Data section -
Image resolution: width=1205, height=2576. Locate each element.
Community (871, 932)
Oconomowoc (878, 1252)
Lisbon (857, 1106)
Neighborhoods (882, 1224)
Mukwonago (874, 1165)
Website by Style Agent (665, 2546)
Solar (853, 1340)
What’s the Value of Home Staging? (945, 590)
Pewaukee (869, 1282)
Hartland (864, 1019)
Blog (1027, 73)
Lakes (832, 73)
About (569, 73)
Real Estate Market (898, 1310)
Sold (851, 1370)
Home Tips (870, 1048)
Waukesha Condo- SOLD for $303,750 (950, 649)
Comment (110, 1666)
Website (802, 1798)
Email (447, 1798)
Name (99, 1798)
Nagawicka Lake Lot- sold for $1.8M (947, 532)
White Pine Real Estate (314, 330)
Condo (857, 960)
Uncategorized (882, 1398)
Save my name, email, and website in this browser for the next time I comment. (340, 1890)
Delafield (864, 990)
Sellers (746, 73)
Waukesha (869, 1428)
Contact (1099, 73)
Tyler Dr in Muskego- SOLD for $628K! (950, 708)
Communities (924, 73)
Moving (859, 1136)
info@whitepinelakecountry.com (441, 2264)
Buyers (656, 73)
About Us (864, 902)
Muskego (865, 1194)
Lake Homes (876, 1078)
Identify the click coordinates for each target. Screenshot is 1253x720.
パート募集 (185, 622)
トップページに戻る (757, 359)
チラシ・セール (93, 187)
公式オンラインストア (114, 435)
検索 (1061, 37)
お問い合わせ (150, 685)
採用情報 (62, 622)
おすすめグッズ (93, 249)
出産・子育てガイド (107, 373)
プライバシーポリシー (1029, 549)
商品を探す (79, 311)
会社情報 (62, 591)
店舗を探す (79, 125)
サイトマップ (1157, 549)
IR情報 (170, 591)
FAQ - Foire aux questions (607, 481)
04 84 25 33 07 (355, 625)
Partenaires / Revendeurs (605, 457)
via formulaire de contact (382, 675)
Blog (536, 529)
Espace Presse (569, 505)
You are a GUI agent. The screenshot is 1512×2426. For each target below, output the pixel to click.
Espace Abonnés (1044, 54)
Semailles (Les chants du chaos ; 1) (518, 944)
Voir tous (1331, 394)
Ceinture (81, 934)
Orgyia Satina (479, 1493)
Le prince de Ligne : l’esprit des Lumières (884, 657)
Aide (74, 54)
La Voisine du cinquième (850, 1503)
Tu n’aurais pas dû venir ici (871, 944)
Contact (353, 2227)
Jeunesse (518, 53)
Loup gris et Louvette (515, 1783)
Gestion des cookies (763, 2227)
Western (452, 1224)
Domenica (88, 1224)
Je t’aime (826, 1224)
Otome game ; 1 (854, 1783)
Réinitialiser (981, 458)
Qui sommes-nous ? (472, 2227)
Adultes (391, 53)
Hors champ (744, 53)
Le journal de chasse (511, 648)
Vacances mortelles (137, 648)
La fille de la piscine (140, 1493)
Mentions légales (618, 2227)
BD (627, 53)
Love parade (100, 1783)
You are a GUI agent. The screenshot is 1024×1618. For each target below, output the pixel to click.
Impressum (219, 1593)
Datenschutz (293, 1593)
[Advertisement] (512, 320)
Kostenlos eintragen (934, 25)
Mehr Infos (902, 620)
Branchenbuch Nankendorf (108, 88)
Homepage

Work required -
Copy exactly. Include the line containing "Kostenlos eintragen (934, 25)" and every later line through the end of the listing, and nothing else.

Completed task -
Kostenlos eintragen (934, 25)
Mehr Infos (902, 620)
Branchenbuch Nankendorf (108, 88)
Homepage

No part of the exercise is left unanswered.